Monster Energy executives have been hit with four separate civil cases by five former female employees who claim the drink company fosters an "abusive and discriminatory" workplace.
Vice president John Kenneally is at the centre of two civil cases accusing him of bullying, harassment and forcing three women out of the company and ruining their reputations, according to the New York Post.
Kenneally allegedly sent text messages to one woman calling her a "whore," and used "b**ch" to refer to two female employees.
Last week Monster put Kenneally on paid leave, however, the company told the HuffPost it was for reasons unrelated to the accusations.

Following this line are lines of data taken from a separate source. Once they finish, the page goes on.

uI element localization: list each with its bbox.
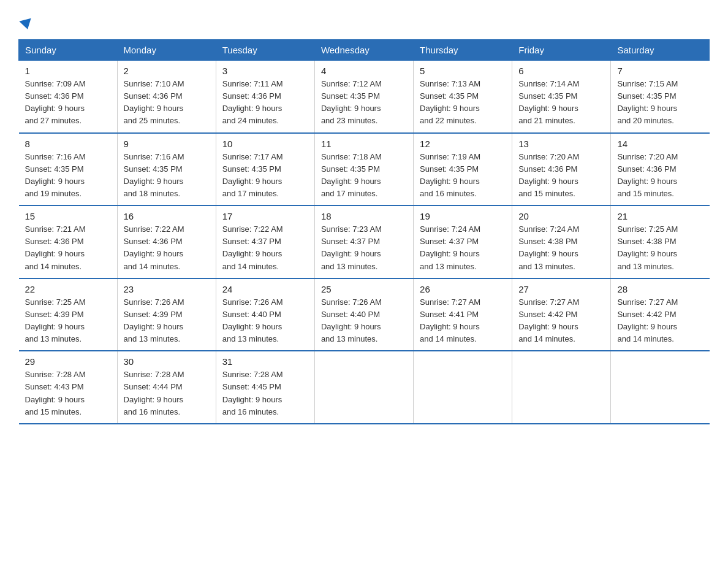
day-cell: 11 Sunrise: 7:18 AMSunset: 4:35 PMDaylig… [314, 133, 413, 206]
day-cell [611, 351, 710, 424]
logo [18, 12, 32, 29]
day-info: Sunrise: 7:18 AMSunset: 4:35 PMDaylight:… [321, 152, 382, 198]
day-cell: 5 Sunrise: 7:13 AMSunset: 4:35 PMDayligh… [414, 61, 512, 133]
day-cell: 18 Sunrise: 7:23 AMSunset: 4:37 PMDaylig… [314, 205, 413, 278]
day-cell: 23 Sunrise: 7:26 AMSunset: 4:39 PMDaylig… [117, 278, 216, 351]
day-cell: 31 Sunrise: 7:28 AMSunset: 4:45 PMDaylig… [216, 351, 314, 424]
week-row-1: 1 Sunrise: 7:09 AMSunset: 4:36 PMDayligh… [19, 61, 710, 133]
day-info: Sunrise: 7:24 AMSunset: 4:37 PMDaylight:… [420, 224, 480, 270]
day-number: 23 [124, 284, 210, 294]
day-cell: 12 Sunrise: 7:19 AMSunset: 4:35 PMDaylig… [414, 133, 512, 206]
day-number: 7 [617, 66, 703, 76]
day-info: Sunrise: 7:26 AMSunset: 4:39 PMDaylight:… [124, 297, 184, 343]
day-cell: 2 Sunrise: 7:10 AMSunset: 4:36 PMDayligh… [117, 61, 216, 133]
day-info: Sunrise: 7:16 AMSunset: 4:35 PMDaylight:… [25, 152, 86, 198]
calendar-table: SundayMondayTuesdayWednesdayThursdayFrid… [18, 39, 710, 424]
day-cell: 26 Sunrise: 7:27 AMSunset: 4:41 PMDaylig… [414, 278, 512, 351]
day-info: Sunrise: 7:24 AMSunset: 4:38 PMDaylight:… [518, 224, 579, 270]
day-number: 20 [518, 211, 604, 221]
day-info: Sunrise: 7:25 AMSunset: 4:38 PMDaylight:… [617, 224, 678, 270]
day-cell: 15 Sunrise: 7:21 AMSunset: 4:36 PMDaylig… [19, 205, 118, 278]
day-info: Sunrise: 7:12 AMSunset: 4:35 PMDaylight:… [321, 79, 382, 125]
day-info: Sunrise: 7:26 AMSunset: 4:40 PMDaylight:… [321, 297, 382, 343]
day-info: Sunrise: 7:20 AMSunset: 4:36 PMDaylight:… [617, 152, 678, 198]
day-number: 11 [321, 139, 407, 149]
day-cell: 10 Sunrise: 7:17 AMSunset: 4:35 PMDaylig… [216, 133, 314, 206]
day-number: 9 [124, 139, 210, 149]
week-row-3: 15 Sunrise: 7:21 AMSunset: 4:36 PMDaylig… [19, 205, 710, 278]
day-info: Sunrise: 7:28 AMSunset: 4:45 PMDaylight:… [222, 370, 283, 416]
day-cell: 25 Sunrise: 7:26 AMSunset: 4:40 PMDaylig… [314, 278, 413, 351]
day-cell: 1 Sunrise: 7:09 AMSunset: 4:36 PMDayligh… [19, 61, 118, 133]
day-info: Sunrise: 7:19 AMSunset: 4:35 PMDaylight:… [420, 152, 480, 198]
day-number: 13 [518, 139, 604, 149]
day-cell: 7 Sunrise: 7:15 AMSunset: 4:35 PMDayligh… [611, 61, 710, 133]
day-info: Sunrise: 7:16 AMSunset: 4:35 PMDaylight:… [124, 152, 184, 198]
day-number: 30 [124, 356, 210, 367]
day-number: 21 [617, 211, 703, 221]
day-cell: 19 Sunrise: 7:24 AMSunset: 4:37 PMDaylig… [414, 205, 512, 278]
day-header-tuesday: Tuesday [216, 40, 314, 61]
day-cell: 16 Sunrise: 7:22 AMSunset: 4:36 PMDaylig… [117, 205, 216, 278]
day-number: 25 [321, 284, 407, 294]
day-number: 14 [617, 139, 703, 149]
day-number: 6 [518, 66, 604, 76]
day-info: Sunrise: 7:25 AMSunset: 4:39 PMDaylight:… [25, 297, 86, 343]
day-header-friday: Friday [512, 40, 611, 61]
day-number: 1 [25, 66, 111, 76]
day-info: Sunrise: 7:26 AMSunset: 4:40 PMDaylight:… [222, 297, 283, 343]
day-cell [314, 351, 413, 424]
day-number: 27 [518, 284, 604, 294]
day-cell: 28 Sunrise: 7:27 AMSunset: 4:42 PMDaylig… [611, 278, 710, 351]
day-info: Sunrise: 7:14 AMSunset: 4:35 PMDaylight:… [518, 79, 579, 125]
day-number: 24 [222, 284, 308, 294]
day-number: 3 [222, 66, 308, 76]
day-info: Sunrise: 7:27 AMSunset: 4:41 PMDaylight:… [420, 297, 480, 343]
day-cell: 20 Sunrise: 7:24 AMSunset: 4:38 PMDaylig… [512, 205, 611, 278]
day-cell: 14 Sunrise: 7:20 AMSunset: 4:36 PMDaylig… [611, 133, 710, 206]
day-header-thursday: Thursday [414, 40, 512, 61]
day-info: Sunrise: 7:17 AMSunset: 4:35 PMDaylight:… [222, 152, 283, 198]
day-info: Sunrise: 7:22 AMSunset: 4:37 PMDaylight:… [222, 224, 283, 270]
day-header-wednesday: Wednesday [314, 40, 413, 61]
day-info: Sunrise: 7:20 AMSunset: 4:36 PMDaylight:… [518, 152, 579, 198]
week-row-2: 8 Sunrise: 7:16 AMSunset: 4:35 PMDayligh… [19, 133, 710, 206]
day-number: 28 [617, 284, 703, 294]
day-info: Sunrise: 7:13 AMSunset: 4:35 PMDaylight:… [420, 79, 480, 125]
day-number: 15 [25, 211, 111, 221]
day-header-sunday: Sunday [19, 40, 118, 61]
day-header-row: SundayMondayTuesdayWednesdayThursdayFrid… [19, 40, 710, 61]
day-cell: 21 Sunrise: 7:25 AMSunset: 4:38 PMDaylig… [611, 205, 710, 278]
day-number: 12 [420, 139, 506, 149]
day-number: 18 [321, 211, 407, 221]
day-header-saturday: Saturday [611, 40, 710, 61]
day-info: Sunrise: 7:28 AMSunset: 4:43 PMDaylight:… [25, 370, 86, 416]
day-number: 2 [124, 66, 210, 76]
day-info: Sunrise: 7:22 AMSunset: 4:36 PMDaylight:… [124, 224, 184, 270]
day-number: 4 [321, 66, 407, 76]
day-cell: 13 Sunrise: 7:20 AMSunset: 4:36 PMDaylig… [512, 133, 611, 206]
day-number: 29 [25, 356, 111, 367]
day-number: 22 [25, 284, 111, 294]
day-number: 19 [420, 211, 506, 221]
day-cell: 9 Sunrise: 7:16 AMSunset: 4:35 PMDayligh… [117, 133, 216, 206]
day-info: Sunrise: 7:09 AMSunset: 4:36 PMDaylight:… [25, 79, 86, 125]
day-cell [512, 351, 611, 424]
day-number: 8 [25, 139, 111, 149]
page-header [18, 12, 710, 29]
day-info: Sunrise: 7:23 AMSunset: 4:37 PMDaylight:… [321, 224, 382, 270]
day-cell: 22 Sunrise: 7:25 AMSunset: 4:39 PMDaylig… [19, 278, 118, 351]
day-number: 17 [222, 211, 308, 221]
day-info: Sunrise: 7:27 AMSunset: 4:42 PMDaylight:… [518, 297, 579, 343]
day-cell: 8 Sunrise: 7:16 AMSunset: 4:35 PMDayligh… [19, 133, 118, 206]
day-info: Sunrise: 7:21 AMSunset: 4:36 PMDaylight:… [25, 224, 86, 270]
day-info: Sunrise: 7:27 AMSunset: 4:42 PMDaylight:… [617, 297, 678, 343]
day-cell: 29 Sunrise: 7:28 AMSunset: 4:43 PMDaylig… [19, 351, 118, 424]
day-cell: 3 Sunrise: 7:11 AMSunset: 4:36 PMDayligh… [216, 61, 314, 133]
day-cell: 24 Sunrise: 7:26 AMSunset: 4:40 PMDaylig… [216, 278, 314, 351]
day-info: Sunrise: 7:28 AMSunset: 4:44 PMDaylight:… [124, 370, 184, 416]
day-info: Sunrise: 7:15 AMSunset: 4:35 PMDaylight:… [617, 79, 678, 125]
day-info: Sunrise: 7:10 AMSunset: 4:36 PMDaylight:… [124, 79, 184, 125]
day-header-monday: Monday [117, 40, 216, 61]
day-number: 10 [222, 139, 308, 149]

Another manager, Phillip Deitrich, 51, is the subject of a sex discrimination civil case by a former employee who claims he undermined her and sabotaged her ability to work, resulting in her leaving the company, according to the New York Post.
Women interviewed by the HuffPost described the company as having a "boys club" culture, with few to no female executives.
Monster claims the women who have filed the claims are "disgruntled employees".
"The only connection is that these individuals suing Monster for money have endeavoured to band together to litigate their cases in the media," the company said in a statement.
"The cases are diverse, unrelated and do not remotely suggest a systemic environment of harassment or discrimination."
A fourth civil case was filed in 2016 by a woman who worked in Monster's HR department and claims she experienced harassment.
Coca-Cola, which owns an 18.1 per cent stake in the energy drink company, said it was unaware of the cases.